I am of the impression from the bayes’ formula that, to get a posterior probability, we need the prior probability and the likelihood of the observed values.

Having said that, if we define a model “without” passing the “observed” data and then do pm.sample(), the documentation[here] says that it samples from the posterior. So, how is it so that without “observed” data, we get posterior distribution?

In that case it samples from the prior. The documentation is just explaining the most common use which is to call it on a model with observed nodes (or a Potential that corresponds to the likelihood)

One follow up question:
When we call pm.sample without observed data, the returned idata instance contains “posterior” and “sample_stats”. Given that we are sampling from the prior, would it make more sense to return an idata instance with “prior” populater, similar to what is obtained when calling sample_posterior_predictive?

In other words, should we expect the same behavior when pm.sample is queried with no observed data, as we would when calling pm.sample_prior_predictive?
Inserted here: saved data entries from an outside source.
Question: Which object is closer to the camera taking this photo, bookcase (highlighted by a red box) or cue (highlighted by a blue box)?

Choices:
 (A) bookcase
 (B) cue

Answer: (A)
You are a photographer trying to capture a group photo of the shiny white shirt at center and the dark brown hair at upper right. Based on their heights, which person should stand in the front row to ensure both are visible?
I think this might just be about semantics, but when there is no observed data in the likelihood, pm.sample still is returning the posterior distribution. It’s just that because there was no observed data the posterior = prior, because that’s how Bayesian updating works. If you have a prior, and then you observe no data to update the prior, the “new” posterior must be the same as the prior. Anything else wouldn’t make sense!
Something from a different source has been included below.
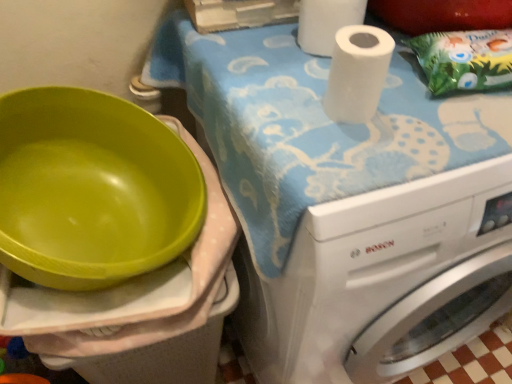 Locate an element on the screen. free location to the left of green paper bag at upper right is located at coordinates (379, 95).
In other words, should we expect the same behavior when pm.sample is queried with no observed data, as we would when calling pm.sample_prior_predictive?

Yes, but it’ll be called (I think correctly) posterior in the trace.

My take there was that we can’t really distinguish a prior from a posterior. So we just go with the most common use. pm.sample can be perfectly used for prior, posterior and posterior predictive sampling. We just don’t want to bother the user with specifying which one it is. They can change the InferenceData group easily.

Sometimes, but not always. If there are transforms that distort the prior like ordered or sumto1 in a variable, pm.sample will provide different (and correct) draws from the prior whereas prior predictive won’t. Similarly Potentials are only taken into account in pm.sample. Otherwise, yes they are equivalent.

Speaking of Potentials, the are also ambiguous as to wether they correspond to prior terms, likelihood or both. Therefore we can’t know if a model without observations but potentials corresponds to prior or posterior.

The function names although useful for beginners are a bit misleading. The real distinction is the predictive ones are doing forward/ ancestral sampling while pm.sample is doing mcmc sampling.

@ricardoV94 just to confirm my understanding, when you say “forward / ancestral sampling” and do you mean that “forward sampling” and “ancestral sampling” are the same thing? I can see from the discussion on this issue, that there has been some debate on this previously - just seeking clarification on this point.

Yes, both refer to the same idea of taking random draws from the ancestral nodes and propagating those downstream/forward to other nodes that depend on them.

Thanks @ricardoV94 for the explanation. I have a follow-up question on the same.

Sometimes, but not always. If there are transforms that distort the prior like ordered or sumto1 in a variable, pm.sample will provide different (and correct) draws from the prior whereas prior predictive won’t.

Could you help me understand how ordered and sumto1 transformation would distort the prior when using pm.sample() and not when using pm.sample_prior_predictive()? An example would help.